Morsels

The buzz: While fusion has gotten a bad rep traditionally, Fusion 2.0 has been a slow but lovely emerging trend in Singapore, and Morsels, which we’ve loved since it first opened five years ago, knows how to do it right. Bryan Chia has left the kitchen team, but San Francisco Cordon Bleu grad Petrina Loh is slaying it at her new, bigger, gorgeous location on Dempsey Hill.

The vibe: Tucked away behind Samy’s Curry and Long Beach Seafood, this squat, single-story, red-roofed white house is the stuff of Kinfolk/Vermont wedding reception dreams. Flowerbeds and trellisses (where Petrina grows her garnishes and other greens) line the exterior, and inside it’s all mismatched furniture, twine-wrapped mason jar flower vases and a giant, pickle jar-lined open kitchen in the back where you can see Petrina at work.

The food: Her love of pickles aside, Petrina’s strength is juxtaposing ingredients, many Japanese, in unusual, ooh-worthy combinations and then giving them the accompaniments they need to really shine.
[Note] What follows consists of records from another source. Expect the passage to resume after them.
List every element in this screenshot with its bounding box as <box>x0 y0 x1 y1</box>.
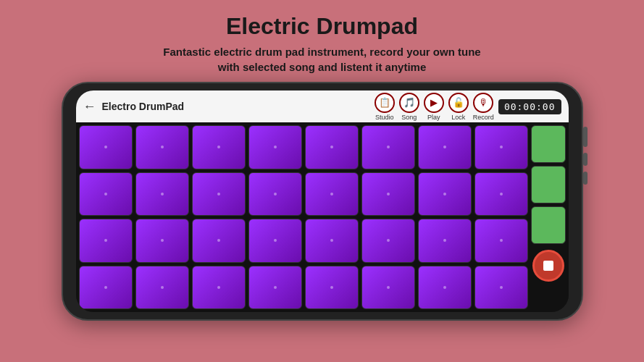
subtitle-line1: Fantastic electric drum pad instrument, … <box>163 46 480 58</box>
pad-1-3[interactable] <box>192 125 246 169</box>
top-bar-left: ← Electro DrumPad <box>83 99 185 114</box>
pad-1-6[interactable] <box>361 125 415 169</box>
pad-2-3[interactable] <box>192 172 246 216</box>
record-icon[interactable]: 🎙 <box>473 93 493 113</box>
side-pads-col <box>531 125 566 309</box>
song-icon[interactable]: 🎵 <box>399 93 419 113</box>
pad-2-7[interactable] <box>418 172 472 216</box>
side-button-3 <box>583 172 587 185</box>
pad-3-3[interactable] <box>192 219 246 263</box>
stop-icon <box>543 261 553 271</box>
record-label: Record <box>473 114 494 121</box>
pad-4-8[interactable] <box>474 266 528 310</box>
pad-3-6[interactable] <box>361 219 415 263</box>
subtitle: Fantastic electric drum pad instrument, … <box>29 44 615 75</box>
green-pad-1[interactable] <box>531 125 566 163</box>
pad-2-6[interactable] <box>361 172 415 216</box>
pad-1-4[interactable] <box>248 125 302 169</box>
main-title: Electric Drumpad <box>29 13 615 40</box>
lock-icon-group[interactable]: 🔓 Lock <box>448 93 469 121</box>
phone-frame: ← Electro DrumPad 📋 Studio 🎵 Song ▶ Play… <box>62 82 583 321</box>
pad-grid <box>79 125 528 309</box>
pad-2-8[interactable] <box>474 172 528 216</box>
record-icon-group[interactable]: 🎙 Record <box>473 93 494 121</box>
timer-display: 00:00:00 <box>498 99 561 114</box>
back-button[interactable]: ← <box>83 99 96 114</box>
stop-button[interactable] <box>532 250 564 282</box>
pad-1-7[interactable] <box>418 125 472 169</box>
pad-4-1[interactable] <box>79 266 133 310</box>
studio-icon-group[interactable]: 📋 Studio <box>375 93 395 121</box>
pad-2-5[interactable] <box>305 172 359 216</box>
lock-label: Lock <box>451 114 465 121</box>
song-label: Song <box>401 114 417 121</box>
pad-4-2[interactable] <box>135 266 189 310</box>
studio-icon[interactable]: 📋 <box>375 93 395 113</box>
studio-label: Studio <box>375 114 394 121</box>
lock-icon[interactable]: 🔓 <box>448 93 469 113</box>
app-name-label: Electro DrumPad <box>102 101 185 112</box>
toolbar-icons: 📋 Studio 🎵 Song ▶ Play 🔓 Lock 🎙 Re <box>375 93 561 121</box>
green-pad-2[interactable] <box>531 166 566 203</box>
pad-4-7[interactable] <box>418 266 472 310</box>
pad-4-4[interactable] <box>248 266 302 310</box>
pad-4-3[interactable] <box>192 266 246 310</box>
drum-area <box>76 122 569 312</box>
subtitle-line2: with selected song and listent it anytim… <box>218 61 427 73</box>
pad-2-4[interactable] <box>248 172 302 216</box>
pad-3-5[interactable] <box>305 219 359 263</box>
pad-3-2[interactable] <box>135 219 189 263</box>
play-icon-group[interactable]: ▶ Play <box>424 93 444 121</box>
side-button-2 <box>583 153 587 166</box>
phone-side-buttons <box>583 127 587 185</box>
pad-3-4[interactable] <box>248 219 302 263</box>
pad-1-5[interactable] <box>305 125 359 169</box>
play-icon[interactable]: ▶ <box>424 93 444 113</box>
pad-3-8[interactable] <box>474 219 528 263</box>
play-label: Play <box>427 114 440 121</box>
pad-3-1[interactable] <box>79 219 133 263</box>
header-section: Electric Drumpad Fantastic electric drum… <box>0 0 644 82</box>
app-screen: ← Electro DrumPad 📋 Studio 🎵 Song ▶ Play… <box>76 90 569 312</box>
pad-1-8[interactable] <box>474 125 528 169</box>
pad-1-1[interactable] <box>79 125 133 169</box>
top-bar: ← Electro DrumPad 📋 Studio 🎵 Song ▶ Play… <box>76 90 569 122</box>
green-pad-3[interactable] <box>531 206 566 244</box>
pad-4-5[interactable] <box>305 266 359 310</box>
pad-1-2[interactable] <box>135 125 189 169</box>
pad-2-2[interactable] <box>135 172 189 216</box>
side-button-1 <box>583 127 587 147</box>
pad-3-7[interactable] <box>418 219 472 263</box>
pad-2-1[interactable] <box>79 172 133 216</box>
song-icon-group[interactable]: 🎵 Song <box>399 93 419 121</box>
pad-4-6[interactable] <box>361 266 415 310</box>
Her melt-in-your-mouth Sri Lankan tiger prawns ($24), for example, come with a Singaporean carrot cake (made toe-curlingly amazing by the addition of little sakura ebi), a tamarind-miso sauce (what!) and calamansi furikake. For best results, share everything. The stars of the brunch menu are the smorrebrod open-faced sandwiches ($16-22), with topping options like pickled mackerel with burrata and pickled beets; and tiger prawns with green harissa aioli egg salad. For lunch, you can do elevated noodle dishes ($25), or do a $40 omakase set. Fear not, the classic dishes that made Morsels such a little insitution aren’t gone: the steamed Venus clams ($24) with fig broth and pickled wakame are still on the menu, as is the charred house-poached octopus with tokibo and saled egg sauce ($26).

The drinks: The 50-something bottle strong wine list is full of surprises and delights and is on the whole pretty affordable. On the by-the-glass front, we are pretty excited about the Kayagatake Rouge from Yamanashi, Japan ($20 per glass, $95 per bottle), a light, zippy three-grape red with soft tannins. On the whites front, try the value-for-money Chablis by Jean-Marc Brocard ($16/$85) which, with its lemony, spicy salinity, goes well with much of the seafood on the menu. On the cocktails front, the rustic-chic thing continues, with options like the rhubarb elderflower gin fizz ($22) and the grapefruit ginger spritz ($22).

Why you’ll be back: You love being surprised by unusual ingredient pairings, affordable wines and a casual, pretty ambience away from the pretences of town, and the delights of a bad-ass, female-driven kitchen.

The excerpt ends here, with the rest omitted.